> [PROBLEM TO SOLVE]: Reproduce the records below exactly, but leave their pictures out of the copy.
____
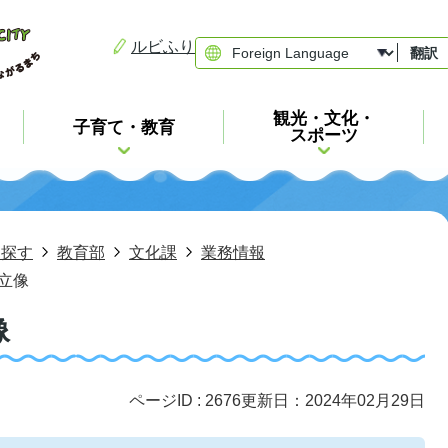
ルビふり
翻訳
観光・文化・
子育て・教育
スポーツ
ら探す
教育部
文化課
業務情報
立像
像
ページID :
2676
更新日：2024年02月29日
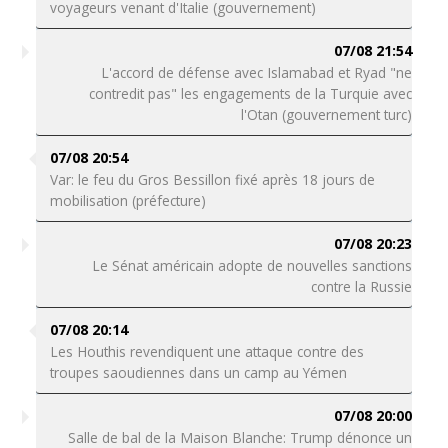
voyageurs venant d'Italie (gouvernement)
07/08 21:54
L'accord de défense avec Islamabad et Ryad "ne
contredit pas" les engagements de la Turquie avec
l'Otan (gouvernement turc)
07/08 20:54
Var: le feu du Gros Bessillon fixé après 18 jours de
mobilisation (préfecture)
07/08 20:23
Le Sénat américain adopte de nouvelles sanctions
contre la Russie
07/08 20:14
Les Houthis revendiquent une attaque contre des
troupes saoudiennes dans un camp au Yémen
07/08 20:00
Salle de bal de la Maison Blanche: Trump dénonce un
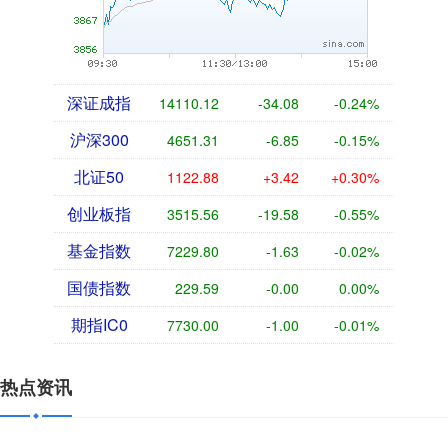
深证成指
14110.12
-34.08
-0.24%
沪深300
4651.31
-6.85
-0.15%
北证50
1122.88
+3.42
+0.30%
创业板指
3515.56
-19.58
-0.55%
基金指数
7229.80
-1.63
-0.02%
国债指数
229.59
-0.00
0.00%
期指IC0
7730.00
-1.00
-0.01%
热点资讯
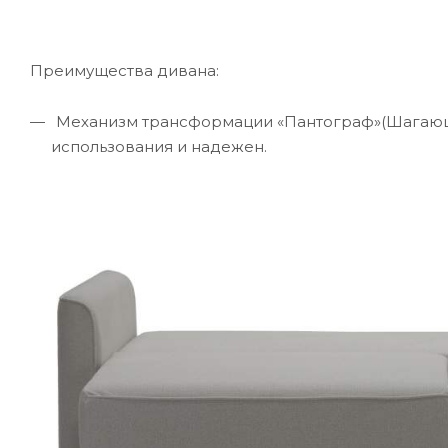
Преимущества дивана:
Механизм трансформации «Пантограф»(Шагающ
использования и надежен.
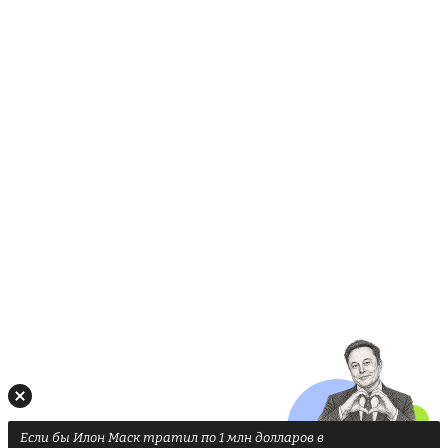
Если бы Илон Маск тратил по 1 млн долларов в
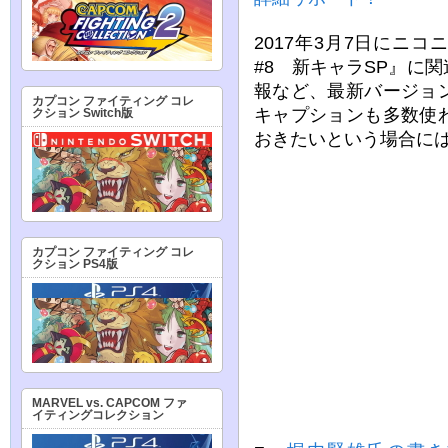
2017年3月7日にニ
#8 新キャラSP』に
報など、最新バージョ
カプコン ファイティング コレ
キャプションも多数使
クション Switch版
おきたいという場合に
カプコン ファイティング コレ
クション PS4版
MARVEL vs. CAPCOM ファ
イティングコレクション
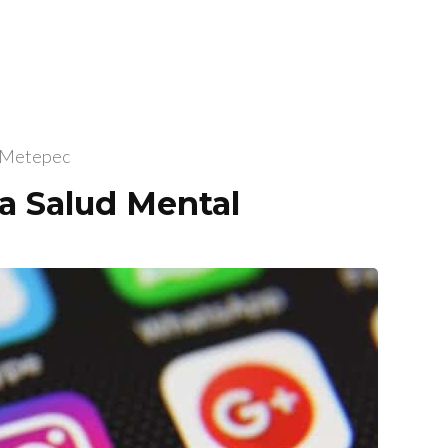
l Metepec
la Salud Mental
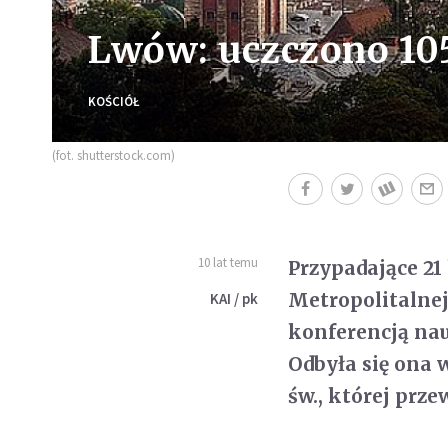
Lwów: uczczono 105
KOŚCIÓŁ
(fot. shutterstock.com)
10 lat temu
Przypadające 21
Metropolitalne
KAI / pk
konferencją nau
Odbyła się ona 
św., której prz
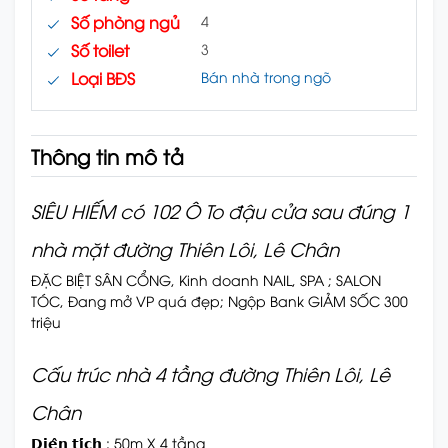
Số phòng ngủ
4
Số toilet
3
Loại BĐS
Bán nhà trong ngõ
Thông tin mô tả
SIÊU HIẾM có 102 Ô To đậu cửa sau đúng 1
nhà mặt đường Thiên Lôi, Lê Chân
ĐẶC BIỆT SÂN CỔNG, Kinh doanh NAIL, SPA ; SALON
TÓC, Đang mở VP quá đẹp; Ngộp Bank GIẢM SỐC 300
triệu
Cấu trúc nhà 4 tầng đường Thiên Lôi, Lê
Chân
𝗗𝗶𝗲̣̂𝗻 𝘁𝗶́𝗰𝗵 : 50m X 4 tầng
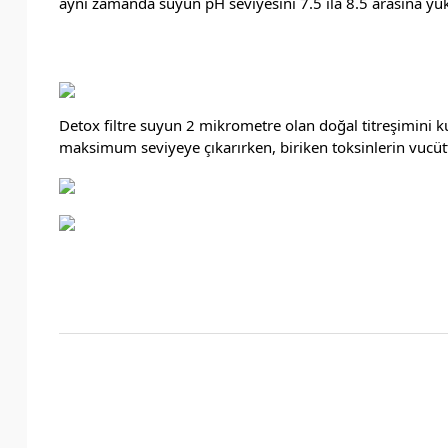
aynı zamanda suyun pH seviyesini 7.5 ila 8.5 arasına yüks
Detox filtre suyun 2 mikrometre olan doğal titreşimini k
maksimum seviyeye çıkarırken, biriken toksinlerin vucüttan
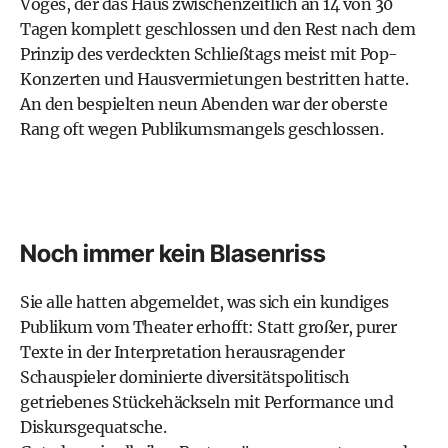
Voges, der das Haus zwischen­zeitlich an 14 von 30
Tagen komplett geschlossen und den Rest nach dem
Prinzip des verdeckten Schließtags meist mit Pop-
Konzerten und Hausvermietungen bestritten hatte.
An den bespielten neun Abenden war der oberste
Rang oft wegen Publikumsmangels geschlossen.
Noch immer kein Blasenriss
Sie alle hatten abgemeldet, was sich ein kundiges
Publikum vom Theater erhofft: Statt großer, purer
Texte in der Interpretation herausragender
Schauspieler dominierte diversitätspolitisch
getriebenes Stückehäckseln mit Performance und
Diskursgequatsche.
____
> [TASK SOLUTION]:
ルビふり
翻訳
観光・文化・
子育て・教育
スポーツ
ら探す
教育部
文化課
業務情報
立像
像
ページID :
2676
更新日：2024年02月29日
voyageurs venant d'Italie (gouvernement)
07/08 21:54
L'accord de défense avec Islamabad et Ryad "ne
contredit pas" les engagements de la Turquie avec
l'Otan (gouvernement turc)
07/08 20:54
Var: le feu du Gros Bessillon fixé après 18 jours de
mobilisation (préfecture)
07/08 20:23
Le Sénat américain adopte de nouvelles sanctions
contre la Russie
07/08 20:14
Les Houthis revendiquent une attaque contre des
troupes saoudiennes dans un camp au Yémen
07/08 20:00
Salle de bal de la Maison Blanche: Trump dénonce un
深证成指
14110.12
-34.08
-0.24%
沪深300
4651.31
-6.85
-0.15%
北证50
1122.88
+3.42
+0.30%
创业板指
3515.56
-19.58
-0.55%
基金指数
7229.80
-1.63
-0.02%
国债指数
229.59
-0.00
0.00%
期指IC0
7730.00
-1.00
-0.01%
热点资讯
Преимущества дивана:
Механизм трансформации «Пантограф»(Шагающ
использования и надежен.
Если бы Илон Маск тратил по 1 млн долларов в
2017年3月7日にニ
#8 新キャラSP』に
報など、最新バージョ
カプコン ファイティング コレ
キャプションも多数使
クション Switch版
おきたいという場合に
カプコン ファイティング コレ
クション PS4版
MARVEL vs. CAPCOM ファ
イティングコレクション
l Metepec
la Salud Mental
Lwów: uczczono 105
KOŚCIÓŁ
(fot. shutterstock.com)
10 lat temu
Przypadające 21
Metropolitalne
KAI / pk
konferencją nau
Odbyła się ona 
św., której prz
Số phòng ngủ
4
Số toilet
3
Loại BĐS
Bán nhà trong ngõ
Thông tin mô tả
SIÊU HIẾM có 102 Ô To đậu cửa sau đúng 1
nhà mặt đường Thiên Lôi, Lê Chân
ĐẶC BIỆT SÂN CỔNG, Kinh doanh NAIL, SPA ; SALON
TÓC, Đang mở VP quá đẹp; Ngộp Bank GIẢM SỐC 300
triệu
Cấu trúc nhà 4 tầng đường Thiên Lôi, Lê
Chân
𝗗𝗶𝗲̣̂𝗻 𝘁𝗶́𝗰𝗵 : 50m X 4 tầng
aynı zamanda suyun pH seviyesini 7.5 ila 8.5 arasına yüks
Detox filtre suyun 2 mikrometre olan doğal titreşimini k
maksimum seviyeye çıkarırken, biriken toksinlerin vucüttan
Voges, der das Haus zwischen­zeitlich an 14 von 30
Tagen komplett geschlossen und den Rest nach dem
Prinzip des verdeckten Schließtags meist mit Pop-
Konzerten und Hausvermietungen bestritten hatte.
An den bespielten neun Abenden war der oberste
Rang oft wegen Publikumsmangels geschlossen.
Noch immer kein Blasenriss
Sie alle hatten abgemeldet, was sich ein kundiges
Publikum vom Theater erhofft: Statt großer, purer
Texte in der Interpretation herausragender
Schauspieler dominierte diversitätspolitisch
getriebenes Stückehäckseln mit Performance und
Diskursgequatsche.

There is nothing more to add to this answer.